なら、それを利用してみるというのはどうだろうか。
豪然になれ、我が主神の与えし肉体よ――身体強化。
今度は詠唱を口にせず、頭の中で唱えることにする。
もちろん詠唱を頭の中で唱えたところで、こちらの世界の人間は魔術を発動できない。
だけど、異世界の知識によって、世界の物理法則を知った今のオレなら――。
木を殴る。幹の内側が割れる音。
よしっ。
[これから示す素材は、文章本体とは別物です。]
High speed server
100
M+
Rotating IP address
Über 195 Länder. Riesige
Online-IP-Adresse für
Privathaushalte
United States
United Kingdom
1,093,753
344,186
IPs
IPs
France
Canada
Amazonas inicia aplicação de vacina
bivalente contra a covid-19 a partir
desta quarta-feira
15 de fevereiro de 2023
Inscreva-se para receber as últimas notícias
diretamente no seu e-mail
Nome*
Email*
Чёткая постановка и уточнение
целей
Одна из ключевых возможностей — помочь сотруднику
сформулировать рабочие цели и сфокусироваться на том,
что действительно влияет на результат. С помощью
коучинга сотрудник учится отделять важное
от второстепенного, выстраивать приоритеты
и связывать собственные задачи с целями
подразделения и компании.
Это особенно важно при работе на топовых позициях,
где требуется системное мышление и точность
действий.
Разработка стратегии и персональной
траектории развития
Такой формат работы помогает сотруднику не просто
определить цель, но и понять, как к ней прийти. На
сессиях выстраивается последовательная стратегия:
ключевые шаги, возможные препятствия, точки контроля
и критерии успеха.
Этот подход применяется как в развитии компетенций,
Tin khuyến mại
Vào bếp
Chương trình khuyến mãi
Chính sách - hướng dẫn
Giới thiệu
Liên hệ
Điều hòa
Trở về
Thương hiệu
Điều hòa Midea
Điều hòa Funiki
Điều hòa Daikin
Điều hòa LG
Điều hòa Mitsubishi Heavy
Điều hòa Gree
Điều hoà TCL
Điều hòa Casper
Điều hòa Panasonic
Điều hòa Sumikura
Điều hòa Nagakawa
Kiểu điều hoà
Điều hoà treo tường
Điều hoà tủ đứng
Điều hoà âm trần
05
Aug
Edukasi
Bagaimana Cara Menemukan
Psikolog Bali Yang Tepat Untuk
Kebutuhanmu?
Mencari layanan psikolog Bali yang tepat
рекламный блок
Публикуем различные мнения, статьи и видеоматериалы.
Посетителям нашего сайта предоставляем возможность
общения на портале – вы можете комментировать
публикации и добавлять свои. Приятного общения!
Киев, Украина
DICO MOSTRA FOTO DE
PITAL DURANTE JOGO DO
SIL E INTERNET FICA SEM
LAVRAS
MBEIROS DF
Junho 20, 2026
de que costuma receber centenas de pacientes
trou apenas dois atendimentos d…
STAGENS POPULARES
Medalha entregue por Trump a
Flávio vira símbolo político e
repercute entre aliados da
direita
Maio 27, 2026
身体強化が発動されている。
喜びのつかの間、急に身体を襲う虚脱感。
魔力をごっそりと消費したときの感覚だ。
無詠唱魔術ってこんなに魔力を使うのかよ。
一回の発動で普通の身体強化数十発分の魔力を持っていかれた。
これじゃあ身体強化を無詠唱で発動しながら戦うとなると三十秒も持たない。
完全に割に合わない魔力消費量だ。
これは早急に魔力を増やさないと話にならないな。
単純計算で一日に三十秒しか無詠唱魔術の練習ができないことになってしまう。
そんな練習量で到底レイル・ティエティスに勝てるわけもない。
さらに言うなら、心の中で詠唱を唱えるプロセスも省略できるようにしなければならなかった。
魔術を口に出さないことで事前に何の術式が発動されるか悟られないというメリットはあるものの、無詠唱魔術の利点の一つである即時発動という部分がなくなってしまうことになる。
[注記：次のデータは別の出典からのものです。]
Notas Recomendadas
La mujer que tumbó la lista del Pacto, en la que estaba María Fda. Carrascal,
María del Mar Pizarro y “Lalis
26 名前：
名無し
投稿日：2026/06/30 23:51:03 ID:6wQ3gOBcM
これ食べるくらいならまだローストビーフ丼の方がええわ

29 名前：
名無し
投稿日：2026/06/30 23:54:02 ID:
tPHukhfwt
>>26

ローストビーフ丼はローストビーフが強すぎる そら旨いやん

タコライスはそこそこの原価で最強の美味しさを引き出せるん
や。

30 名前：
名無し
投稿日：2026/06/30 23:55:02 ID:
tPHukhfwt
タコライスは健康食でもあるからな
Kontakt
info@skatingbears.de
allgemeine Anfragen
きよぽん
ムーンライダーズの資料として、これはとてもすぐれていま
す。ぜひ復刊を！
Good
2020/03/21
過去視の魔眼では、レイルが何をイメージして魔術を発動していたかはわからないが、彼は詠唱を知る前から魔術を使えるようになっていた。
ということは、心の中で詠唱を唱えるというプロセスは必須でないということだ。
「まだまだ課題は多いな……」
異世界転生者との魔術能力の格差をまじまじと実感したのであった。
*
無詠唱身体強化の練習によって、魔力を使い果たしたオレは一度孤児院に戻ることにした。
魔力がなくても筋トレやランニングによる体力づくりなど、戦闘能力を向上させる基礎的なトレーニングは行える。
だけど、魔力を失った極度の疲労感に襲われているため、今すぐにやるとなると難しいのが現状だった。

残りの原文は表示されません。